The biggest growth occurred in the non-oil sectors, with non-oil GDP rising by 18.3 per cent to RO8.7bn, dwarfing the 5.8 per cent growth produced by the hydrocarbons sector. For the first time, Oman’s non-oil exports crossed the RO1bn mark. The industrial sector expanded by 14.4 per cent, buttressed by a 17.8 per cent jump in private sector investment to RO570m.

High oil revenues, forecast to reach $14bn in 2008, will enable the authorities to plough more inv-estment into industrial schemes. Budgeted state expenditure is due to increase by 19 per cent to $15bn this year, while allocations for projects that form part of the latest five-year plan will rise by 45 per cent to $1.9bn in 2008.

But policymakers appear nervous about the medium-term impact of sliding oil output, and the scarcity of gas supplies.

The latter issue has risen to the top of the agenda. Ratings agency Moody’s Investors Service cautioned in February that Oman’s gas production was failing to keep pace with rampant local demand, constraining the growth prospects of the country’s energy-intensive industrial sector. The Oil & Gas Ministry forecasts gas demand will reach 3.8 billion cubic feet a day (cf/d) by 2010, outpacing supply of just 2.7 billion cf/d.

Oman Power & Water Procurement Company (OPWP) indicated in December 2007 that a proposed 700MW/26 million-gallon-a-day independent power and water project (IWPP) might have to be coal-fired, rather than gas-fired.

Increasing output

The short-term supply situation still looks manageable. The government intends to increase gas output by 11 per cent this year, targeting output of 70 million cubic metres a day (cm/d), up from 63 million cm/d in 2007.
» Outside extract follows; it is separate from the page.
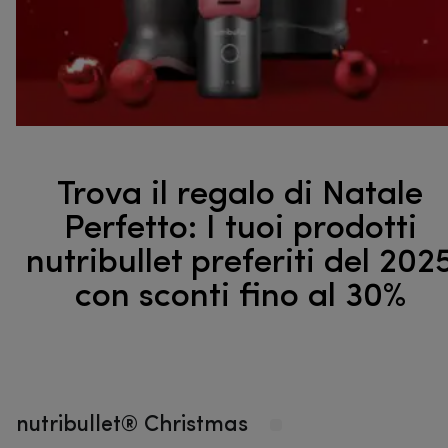
Trova il regalo di Natale
Perfetto: I tuoi prodotti
nutribullet preferiti del 202
con sconti fino al 30%
nutribullet® Christmas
UK energy giants BP and BG are investing up to $1bn into Oman over the next three to five years to develop gas fields. Oman is also due to receive its first supplies of gas via the Dolphin pipeline by June 2008, pumping at a rate of 200 million cf/d.

Another new source of supply is likely to emerge in late April after Oman Oil Company (OOC) signs an agreement to develop the Kish gas field in southern Iran. OOC will invest up to $7bn to develop the field, under a buyback deal that will secure at least 1 billion cf/d of Iranian gas.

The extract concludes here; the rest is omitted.